What you will do:
Nothing but a number is wanted here: the count of lines in the data holding the word "查看示例".

*** Opening Input ***

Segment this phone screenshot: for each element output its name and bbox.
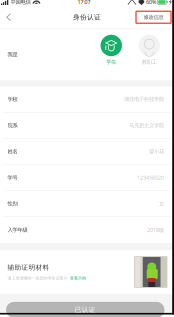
- button[interactable]: 已认证: [6, 302, 164, 317]
- staticText: 女: [159, 200, 164, 207]
- staticText: 中国电信: [10, 0, 30, 5]
- staticText: 修改信息: [144, 14, 164, 21]
- staticText: 性别: [8, 200, 18, 207]
- staticText: 辅助证明材料: [8, 263, 50, 272]
- staticText: 2018级: [147, 226, 164, 234]
- staticText: 教职工: [142, 59, 157, 65]
- button[interactable]: 学生: [100, 35, 122, 65]
- staticText: 60%: [146, 0, 156, 6]
- staticText: 姓名: [8, 148, 18, 155]
- staticText: 学校: [8, 96, 18, 103]
- staticText: 湖北电子科技学院: [124, 96, 164, 103]
- staticText: 院系: [8, 122, 18, 129]
- staticText: 身份认证: [73, 13, 101, 21]
- staticText: 学生: [106, 59, 116, 65]
- staticText: 学号: [8, 174, 18, 181]
- staticText: 17:07: [78, 0, 90, 6]
- button[interactable]: 修改信息: [136, 11, 174, 23]
- staticText: 已认证: [75, 306, 96, 314]
- staticText: 马克思主义学院: [129, 122, 164, 129]
- button[interactable]: 学生证照片: [134, 256, 168, 288]
- staticText: 查看示例: [70, 276, 86, 281]
- button[interactable]: 教职工: [138, 35, 160, 65]
- staticText: 请上传清晰的一张您的学生证照片: [8, 276, 68, 281]
- staticText: 123456520: [137, 174, 164, 181]
- staticText: 我是: [8, 51, 18, 58]
- button[interactable]: 查看示例: [70, 276, 86, 281]
- staticText: 入学年级: [8, 227, 28, 233]
- staticText: 曾小花: [149, 148, 164, 155]
- button[interactable]: 返回: [0, 9, 20, 25]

*** Closing Input ***

Solution to the problem:
2